RPRs must have regular, face-to-face contact with the person being deprived of their liberty, to ensure that their interests are being safeguarded. This means that the hospital or care home where the person is staying (the managing authority) should allow you to visit them at reasonable times. As the RPR, your name should be recorded in the person’s health and social care records. If you have insuf?cient contact with the relevant person for whatever reason, they may not have full opportunities to have their case reviewed or to appeal against their deprivation of liberty to the Court of Protection.
As an RPR, you have a legal duty to comply with the Mental Capacity Act Code of Practice.
Managing authorities and supervisory bodies (local authorities or NHS bodies) should keep you informed about sources of support and information available to help you in your role, including how to access the support of an Independent Mental Capacity Advocate (IMCA).

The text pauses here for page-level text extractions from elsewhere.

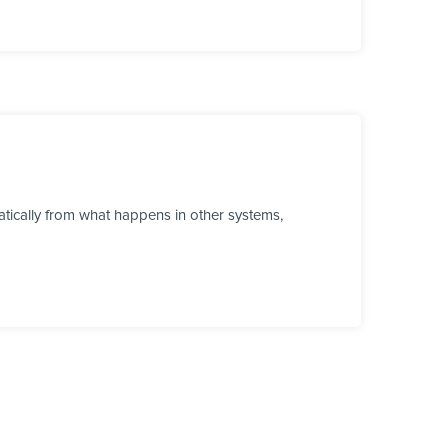
tically from what happens in other systems,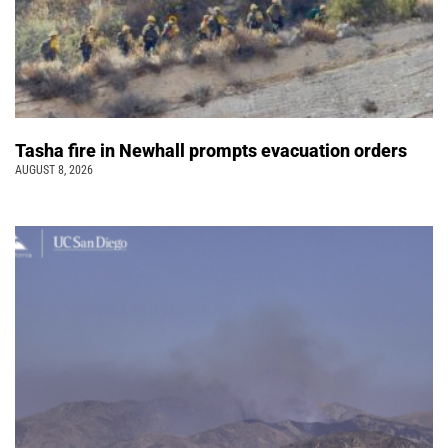
Tasha fire in Newhall prompts evacuation orders
AUGUST 8, 2026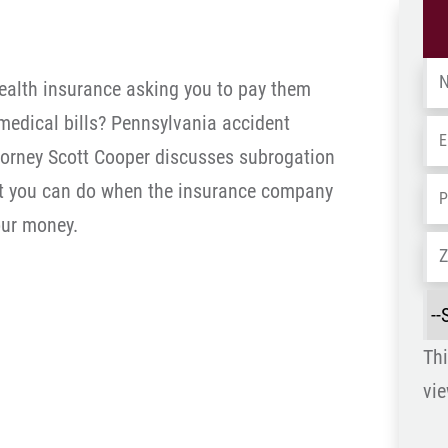
Na
health insurance asking you to pay them
 medical bills? Pennsylvania accident
Em
Do
ttorney Scott Cooper discusses subrogation
t you can do when the insurance company
Ph
ur money.
Ad
Sel
a
Thi
Re
vie
is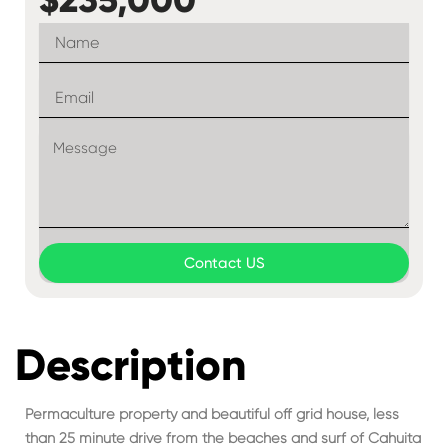
Contact US
Description
Permaculture property and beautiful off grid house, less
than 25 minute drive from the beaches and surf of Cahuita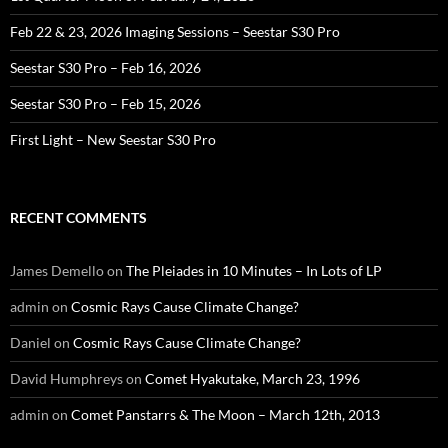
Feb 22 & 23, 2026 Imaging Sessions – Seestar S30 Pro
Seestar S30 Pro – Feb 16, 2026
Seestar S30 Pro – Feb 15, 2026
First Light – New Seestar S30 Pro
RECENT COMMENTS
James Demello
on
The Pleiades in 10 Minutes – In Lots of LP
admin
on
Cosmic Rays Cause Climate Change?
Daniel
on
Cosmic Rays Cause Climate Change?
David Humphreys
on
Comet Hyakutake, March 23, 1996
admin
on
Comet Panstarrs & The Moon – March 12th, 2013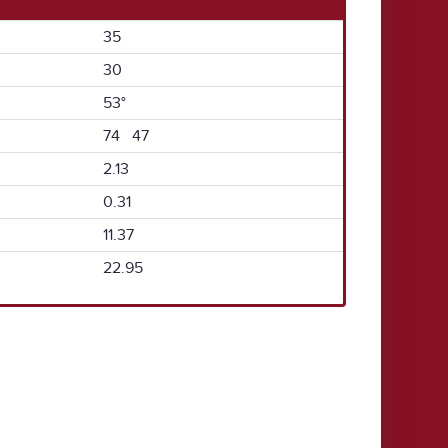
35
30
53°
74 47
2.13
0.31
11.37
22.95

As soon as possible after a standard deprivation of liberty authorisation is given, the managing authority must make sure that both you and the relevant person understand:
- the effect of the authorisation
- the formal and informal complaints procedures that are available to both of you
- your right to request a review
- your right to make an application to the Court of Protection to challenge the the Deprivation of Liberty authorisation.
- your right, where the relevant person does not have a paid ‘professional’ representative, to request the support of an IMCA.
The role of an RPR ends when relevant person’s authorisation comes to an end.
In cases where no friend or family member is willing or eligible, a paid representative will be appointed. Their role is the same as an unpaid RPR.